Alteration of the co‐expression networks associated with disrupted genes. (a, b) Comparison of expression levels between disrupted and conserved genes in G. hirsutum and G. barbadense. Leaf, root, stem, 5‐DPA (days post anthesis) ovule, 10‐DPA ovule and 10‐DPA fibre were selected as representative tissues. Centre line, median; box limits, upper and lower quartiles; whiskers, 1.5× the interquartile range; and dots, outliers (***p < 0.001, ** p < 0.01 and * p < 0.05, two‐tailed t test). (c) Network rewiring between homoeologous genes.
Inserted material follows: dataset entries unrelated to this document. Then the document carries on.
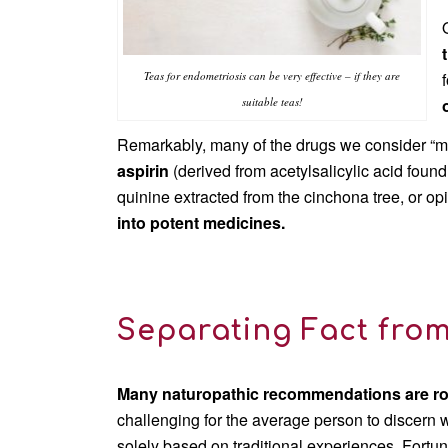
Teas for endometriosis can be very effective – if they are
suitable teas!
Remarkably, many of the drugs we consider “m
aspirin
(derived from acetylsalicylic acid found
quinine extracted from the cinchona tree, or op
into potent medicines.
Separating Fact from
Many naturopathic recommendations are roo
challenging for the average person to discern w
solely based on traditional experiences. Fortu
Homoeologous genes may have common and unique connections (arrows). Pairs were grouped into whole‐share (left), part‐share (middle) and zero‐share (right) classifications based on the proportion of common connections. Dashed lines indicate homoeologous gene pairs. Shared network proportions between A and D orthologous genes in G. hirsutum and G. barbadense. The y‐axis represents shared connections between homoeologs, and the x‐axis, gene type (double, double‐disrupted genes; single, single‐disrupted genes; and non, conserved genes). Centre line, median; box limits, upper and lower quartiles; whiskers, 1.5× the interquartile range; and dots, outliers. (d) Expression patterns of genes in the fibre‐associated module. In the heatmap, red indicates up‐regulated genes, black indicates neutral genes, and green indicates down‐regulated genes. Bar plots show eigengene values (i.e. the first principal component) calculated from the singular value composition. (e) Gene Ontology enrichment analysis results for genes in the fibre‐associated module. (f) Global co‐expression network of a homoeologous gene pair (GhNPLA1) in the fibre‐associated module. Each dot represents a connected gene.
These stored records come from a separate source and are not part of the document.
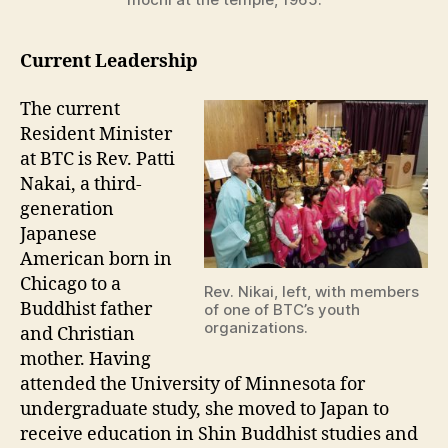
Current Leadership
The current
Resident Minister
at BTC is Rev. Patti
Nakai, a third-
generation
Japanese
American born in
Chicago to a
Rev. Nikai, left, with members
Buddhist father
of one of BTC’s youth
organizations.
and Christian
mother. Having
attended the University of Minnesota for
undergraduate study, she moved to Japan to
receive education in Shin Buddhist studies and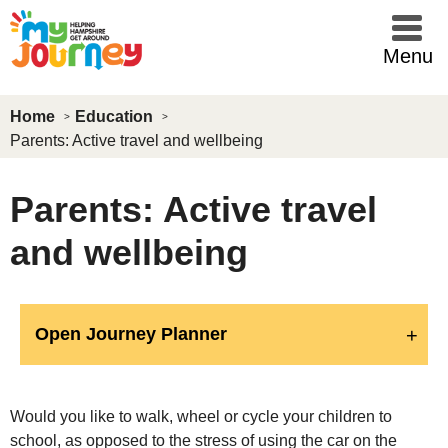
Skip to main content
Menu
Home
Education
Parents: Active travel and wellbeing
Parents: Active travel
and wellbeing
Open Journey Planner
Would you like to walk, wheel or cycle your children to
school, as opposed to the stress of using the car on the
Most disrupted genes (96.39% in G. hirsutum and 96.87% in G. barbadense) were found to be transcribed in the examined tissues. This raises a question as to whether a disrupted gene affects the functional networks of transcripts. To examine this possibility, we selected the homoeologous gene pairs with a disrupted gene and constructed their interaction networks using weighted gene co‐expression network analysis (WGCNA) using 20 tissues from G. hirsutum and G. barbadense, respectively (Table S3). In quantifying the alterations in regulatory networks, we proposed three possible shared network patterns to exist between the A and D subgenomes: whole‐share (index = 100%), part‐share (0% < index <100%) and zero‐share (index = 0%) (method adapted from Arsovski et al., 2015; Figure 2c). The homoeologous gene pairs were classified as either single‐disrupted or double‐disrupted depending on whether disruption occurred in only one subgenome or in both subgenomes when considering one‐to‐one homoeolog genes. The comparisons included 304 and 289 double‐disrupted genes and 3631 and 3515 single‐disrupted genes in G. hirsutum and G. barbadense, respectively (Table S4). The double‐disrupted genes showed significantly lower correlation coefficients (G. hirsutum = 0.57, G. barbadense = 0.58) than either single‐disrupted genes (G. hirsutum = 0.64; G. barbadense = 0.65, P < 2.2e‐16) or conserved genes (G. hirsutum = 0.71; G. barbadense = 0.71, P < 2.2e‐16) (Figure S4).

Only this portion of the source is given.